Director: Kevin MacDonald
15 | 2h | Documentary, Biography, Music | 5 July 2018 (UK)
RATING: ★★★★☆
Who was Whitney Houston? Nick Broomfield and Rudi Dolezal tackled this question in last year’s Whitney: Can I Be Me?, now director Kevin MacDonald has the Houston family-sanctioned Whitney to have another go. In truth, both films have a lot to recommend about them, but having sampled each, I still find Whitney Houston an enigmatic and essentially unknowable figure. Of course, you could argue everyone is unknowable, but for various reasons, in large part due to Houston’s reticence to open up in the interview footage both documentaries chose to draw on, and due to certain key figures still holding back their co-operation, Whitney still feels out of reach for me.
That is not to say MacDonald’s film doesn’t manage to command the attention, as well as emphasise different aspects of what is still essentially the same ‘arc’ as Broomfield’s film: that arc being Houston’s youthful success from poor-to-middle class roots in New Jersey, the rise of the young church choir singer to global fame following signing a deal with the Arista label, with it all sinking into a drug-addled decline and tragic death years later at age 48. In terms of style and structure, it has a few pleasingly different flourishes: such as chapter break-like sequences where we are bombarded with jarringly intercut news footage and deconstructed images (visual and aural) of Houston’s poptastic life, showing how crazy fast the 80s and 90s must have passed at that level of fame. Comprehensive and sensitively presented, and with a year since Broomfield’s film was released to find different footage to showcase Houston’s huge talent (highlights include Houston’s Star-Spangled Banner Super Bowl performance -which she astonishingly improvised in a few minutes- and her concert as the first major artist to appear in post-apartheid South Africa), MacDonald has another trump card to play; the co-operation, for the first time in a doc, of the Houston family. This includes her mother, brother and half brothers and step sisters, and their presence does not seem to have produced the sanitised product I feared. And audience members are, of course, always free to read between the lines regardless of what the Houston inner circle say on screen.

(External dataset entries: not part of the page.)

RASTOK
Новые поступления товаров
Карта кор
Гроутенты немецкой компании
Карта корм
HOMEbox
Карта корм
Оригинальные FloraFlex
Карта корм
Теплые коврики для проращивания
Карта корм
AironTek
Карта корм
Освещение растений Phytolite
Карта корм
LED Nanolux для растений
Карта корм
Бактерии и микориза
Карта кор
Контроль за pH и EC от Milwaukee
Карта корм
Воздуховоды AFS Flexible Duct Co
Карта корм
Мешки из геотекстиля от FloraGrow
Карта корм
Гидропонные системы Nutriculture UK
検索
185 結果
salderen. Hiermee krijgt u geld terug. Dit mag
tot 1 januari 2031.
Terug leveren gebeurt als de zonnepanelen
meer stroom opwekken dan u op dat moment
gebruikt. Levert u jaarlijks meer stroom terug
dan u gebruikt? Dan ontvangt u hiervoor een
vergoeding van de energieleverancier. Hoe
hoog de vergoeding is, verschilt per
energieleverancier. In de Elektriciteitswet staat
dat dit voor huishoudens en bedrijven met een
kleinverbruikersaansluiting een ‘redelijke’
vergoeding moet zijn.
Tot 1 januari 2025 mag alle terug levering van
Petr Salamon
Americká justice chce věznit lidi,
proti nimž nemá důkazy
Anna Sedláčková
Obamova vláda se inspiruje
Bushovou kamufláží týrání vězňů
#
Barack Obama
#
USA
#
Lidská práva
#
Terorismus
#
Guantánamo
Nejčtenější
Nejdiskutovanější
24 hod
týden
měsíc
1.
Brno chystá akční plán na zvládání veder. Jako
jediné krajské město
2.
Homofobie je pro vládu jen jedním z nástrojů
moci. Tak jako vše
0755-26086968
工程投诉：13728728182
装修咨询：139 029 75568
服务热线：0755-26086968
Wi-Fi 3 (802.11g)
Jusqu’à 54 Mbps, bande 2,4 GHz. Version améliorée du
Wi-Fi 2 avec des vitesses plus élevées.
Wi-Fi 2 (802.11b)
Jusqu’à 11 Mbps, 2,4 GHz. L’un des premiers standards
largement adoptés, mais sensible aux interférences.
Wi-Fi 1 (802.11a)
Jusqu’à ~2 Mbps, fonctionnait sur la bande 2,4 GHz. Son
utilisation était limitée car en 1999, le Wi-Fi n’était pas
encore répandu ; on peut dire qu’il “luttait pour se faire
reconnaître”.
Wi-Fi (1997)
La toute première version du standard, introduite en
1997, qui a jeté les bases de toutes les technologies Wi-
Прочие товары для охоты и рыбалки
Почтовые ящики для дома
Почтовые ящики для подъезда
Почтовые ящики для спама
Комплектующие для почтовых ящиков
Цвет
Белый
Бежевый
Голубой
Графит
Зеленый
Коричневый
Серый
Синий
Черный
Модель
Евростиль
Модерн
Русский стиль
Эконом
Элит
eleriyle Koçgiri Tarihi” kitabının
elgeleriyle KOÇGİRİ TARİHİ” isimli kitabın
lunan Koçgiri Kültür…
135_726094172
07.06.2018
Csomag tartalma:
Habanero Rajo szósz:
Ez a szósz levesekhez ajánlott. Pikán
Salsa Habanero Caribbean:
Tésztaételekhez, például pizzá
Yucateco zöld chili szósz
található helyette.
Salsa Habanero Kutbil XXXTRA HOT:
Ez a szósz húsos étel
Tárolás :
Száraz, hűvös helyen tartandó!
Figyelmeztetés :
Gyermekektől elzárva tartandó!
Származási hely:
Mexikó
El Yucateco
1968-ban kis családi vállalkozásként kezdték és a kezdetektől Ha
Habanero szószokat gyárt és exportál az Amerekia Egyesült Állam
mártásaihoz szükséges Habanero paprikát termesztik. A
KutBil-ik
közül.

For one thing, her brothers frankly speak of their role in introducing Houston to drugs at an early age (helping correct the impression it was her later husband, the rapper Bobby Brown, who was solely responsible) whilst other family members express some shocking homophobia towards Houston’s long term friend and assistant Robyn Crawford, about whom it has been long alleged was Houston’s lover. The absence of Crawford, who Houston essentially fired after she had achieved global fame and after what was framed as a long Robyn vs Bobby feud for attention following Houston’s marriage to Brown, leaves MacDonald’s film with the same gaping hole as Broomfield’s. I don’t consider this the final word on Houston as a result, though seeing this severing of ties in MacDonald’s film re-emphasised for me the sadness at the thought of a woman possibly blocked by social and commercial pressure and the conventions of heteronormative marriage to avoid embracing her sexuality openly. Houston’s mother Cissy has some thought-provoking and poignant remarks about how she taught her child to not only sing, but think about singing from first principles: use the heart, soul, and the guts. Whitney certainly had all three, but other family members and friends warn about the dark side of Whitney’s parental experience; about how her mother’s singing career and long periods away, her affair with their local minister, and then her father’s own infidelities, left Houston deeply scarred emotionally and damagingly dependent on an image of marriage and happiness that hurt all the more when it kept evading her.
MacDonald’s film certainly feels thorough in terms of what it is trying to do, and wisely only nods to areas the Broomfield doc already covered in more detail (such as the painful racial politics Houston had to negotiate by being a singer that some in the black community thought was ‘too white in her singing’). Though I can’t imagine I will want to see another Houston doc that simply goes over the triumph to tragedy arc all over again (let’s maybe next time see a detailed exploration of Houston’s singing and writing talents, the ‘method’) MacDonald does have one singularly important contribution to add to the story, and one which justifies using his official status to gain access to friends and family: the revelation from Houston’s inner circle that she and other family members privately stated that they were sexually abused at a young age by a relative entrusted with their care during a prolonged period of being shuffled around by absent parents. The alleged abuser is named (they are dead), and audiences members are thus left to wonder how this could have impacted Houston’s many decisions about expressing her sexuality, her choice in relationships, and ultimately, the way she treated herself.
This is not the final word on Whitney, not by a long shot, but it doesn’t feel like a disservice to one of the greatest voices of all.